[Exercise instructions] Examine the records and identify each line that includes the string "Pengajar". Copy those lines.

[Task material]
-*-*-
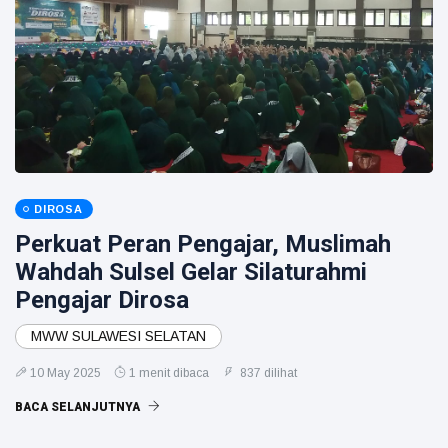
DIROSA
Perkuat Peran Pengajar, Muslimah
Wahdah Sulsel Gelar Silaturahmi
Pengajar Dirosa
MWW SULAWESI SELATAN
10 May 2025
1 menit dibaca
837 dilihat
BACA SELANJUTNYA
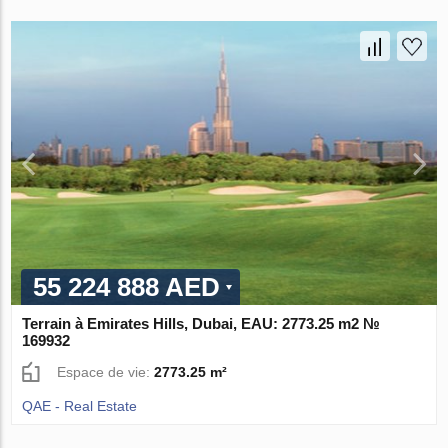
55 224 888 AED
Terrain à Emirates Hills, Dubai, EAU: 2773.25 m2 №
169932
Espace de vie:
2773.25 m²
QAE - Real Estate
-*-*-
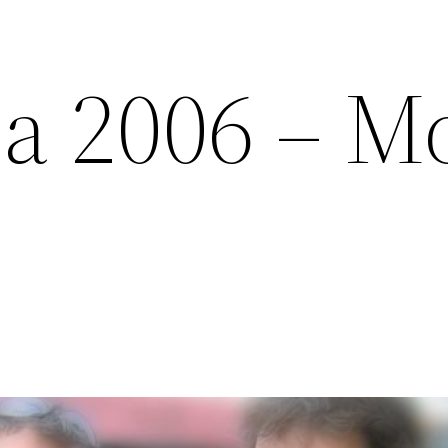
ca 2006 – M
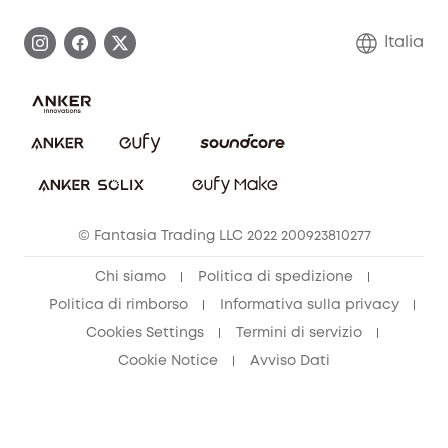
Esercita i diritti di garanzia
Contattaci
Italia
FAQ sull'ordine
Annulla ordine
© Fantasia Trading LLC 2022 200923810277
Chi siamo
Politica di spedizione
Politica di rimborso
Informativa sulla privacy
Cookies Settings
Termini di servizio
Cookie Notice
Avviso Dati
-*-*-
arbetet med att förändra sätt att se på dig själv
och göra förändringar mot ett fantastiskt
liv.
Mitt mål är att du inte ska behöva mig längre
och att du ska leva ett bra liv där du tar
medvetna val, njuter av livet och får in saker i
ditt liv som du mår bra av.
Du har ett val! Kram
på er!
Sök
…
-*-*-
[Reply]
Perkuat Peran Pengajar, Muslimah
Pengajar Dirosa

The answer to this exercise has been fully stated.